Er lebt abgeschirmt auf einem privaten Anwesen, zwei Autostunden von New York, und führt Krieg gegen einen Präsidenten und dessen Claqueure auf einem anderen Kontinent – auch wenn er das nie zugeben würde.

Muhammed Fethullah Gülen, Imam, Prediger und Chef eines weltumspannenden, aber unsichtbaren Netzes von Unternehmen, Wohltätigkeitsorganisationen und Schulen, spricht in Gleichnissen oder schweigt vernehmlich. Derzeit sind Hochmut und Verblendung seine bevorzugten Themen.

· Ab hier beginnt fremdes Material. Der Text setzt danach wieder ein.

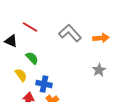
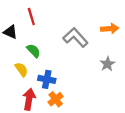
red line: (30, 27) -> (31, 17), turned 42
gray L-shape: (70, 33) -> (75, 37), moved

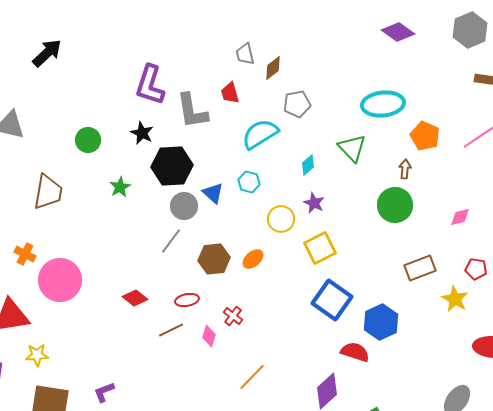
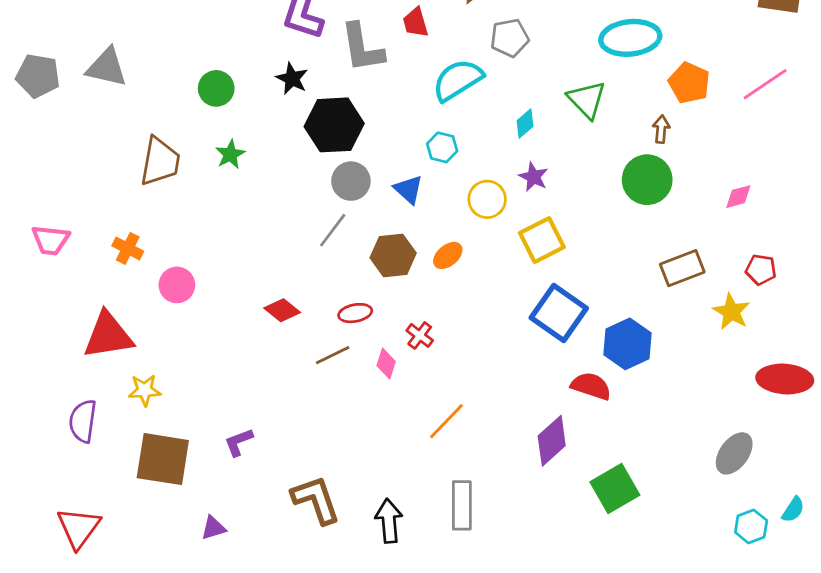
green star: (120, 187) -> (230, 154), moved
blue triangle: (213, 193) -> (409, 189), moved
pink circle: (60, 280) -> (177, 285), size x0.6

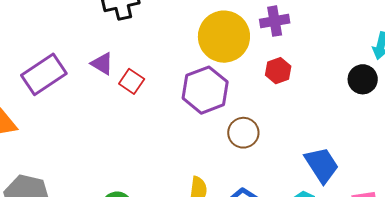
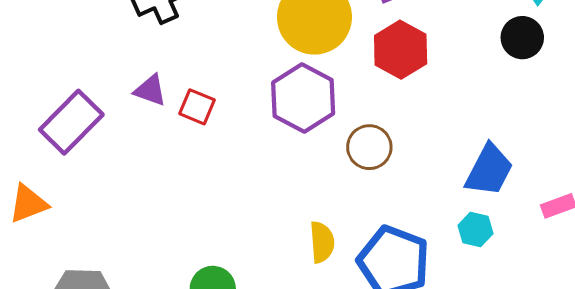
red hexagon: (278, 71) -> (401, 50), size x1.5
blue trapezoid: (322, 165) -> (489, 170), turned 72

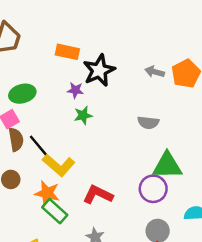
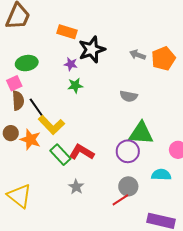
orange star: (47, 193) -> (30, 139), moved
green rectangle: (55, 211) -> (60, 155), moved

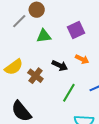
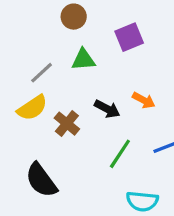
gray line: (19, 21) -> (42, 73), moved
purple square: (76, 30) -> (129, 37), moved

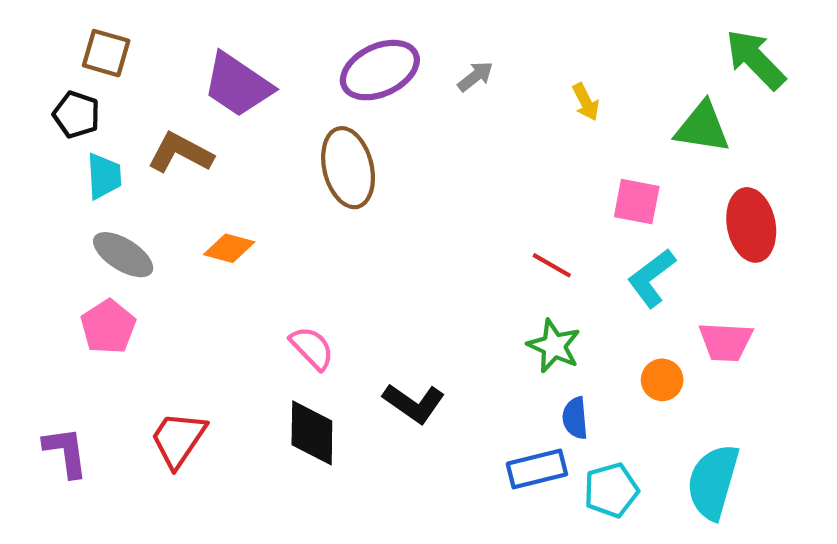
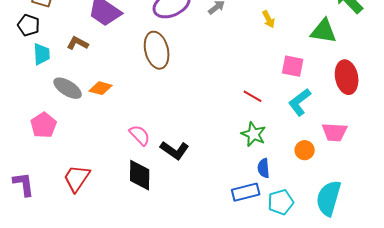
brown L-shape: (180, 153) -> (78, 43), size x0.7
gray ellipse: (123, 255) -> (68, 88), moved
black L-shape: (414, 403) -> (175, 150), moved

Wer hat die Feindseligkeiten eröffnet – der nun 73-jährige Gülen oder Tayyip Erdogan, der noch bis 2024 als Präsident weiterregieren will? Es ist nicht leicht zu entscheiden. Doch mit der Festnahme von Gülens wichtigsten Gehilfen in der Türkei, des Chefredakteurs der Tageszeitung "Zaman" und des Direktors des TV-Senders Samanyolu, hat Erdogan die Endrunde im Kampf dieser feindlichen islamistischen Brüder eröffnet.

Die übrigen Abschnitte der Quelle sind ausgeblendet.